Now, let’s look at the following graphic from MSNBC which pulls in data from social networks to glean a picture of popular sentiment towards both the Democratic Party’s candidate, President Barack Obama, and Republican Party candidate Mitt Romney:

Look at the sentiment and opinion drivers section.  Neither candidate approaches what anyone could call a plurality in positive opinion, while both candidates seem to have the negative opinion locked up tight.  Knowing this decidedly underwhelming support for either of the two big tent candidates and the decidedly negative view of either too; don’t you think that the American public should deserve to see and hear another thought or view?

The counter argument is that America is and always has been a two party system in its politics.  Yes – yes it has.  However I would counter that the two parties have not always been the Democrat and Republican Parties.  There have been many political parties that have come and gone over our nation’s history.  The difference between then and now is that the two current parties are in collusion to ensure that they are, and forever will be, the only viable parties for all Americans to choose from, as is evidenced with their banding together in the formation of the Commission on Presidential Debates, and changing the rules as outside parties threaten the status quo.

Gov.
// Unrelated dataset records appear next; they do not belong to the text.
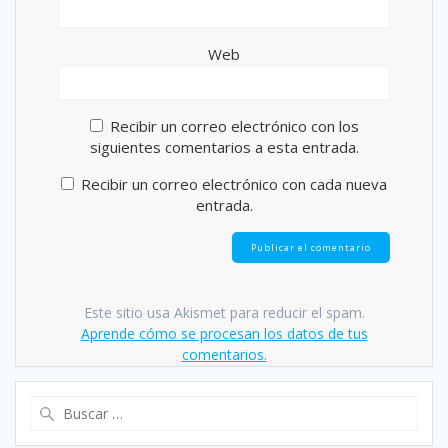
Web
Recibir un correo electrónico con los
siguientes comentarios a esta entrada.
Recibir un correo electrónico con cada nueva
entrada.
Este sitio usa Akismet para reducir el spam.
Aprende cómo se procesan los datos de tus
comentarios.
Buscar:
Gary Johnson and his campaign has taken to filing an anti-trust suit against both the Commission, and the Republican and Democratic Parties and it will be interesting to see how that turns out.  There has been increased public pressure on the companies and organizations that sponsor the Presidential Debates too.  Thus far three of the ten sponsors have pulled out, those being the YWCA, BBH New York, and Philips Electronics.  In Philips Electronics’ statement, released by Philips’ Head of Corporate Communications, Mark A. Stephenson, regarding their decision said the following, “[Philips] has a long and proud heritage of being non-partisan in the many countries it serves around the world.  While the Commission on Presidential Debates is a non-partisan organization, their work may appear to support bi-partisan politics…We respect all points of view and, as a result, want to ensure that Philips doesn’t provide even the slightest appearance of supporting partisan politics.  As such, no company funds have been or will be used to support the Commission on Presidential Debates.”

There is a Chinese proverb that states, “May you live in interesting times,” and it does appear that the times we live in are, if nothing else, “interesting.”

It is better to debate a question without settling it than to settle a question without debating it.  (Joseph Joubert).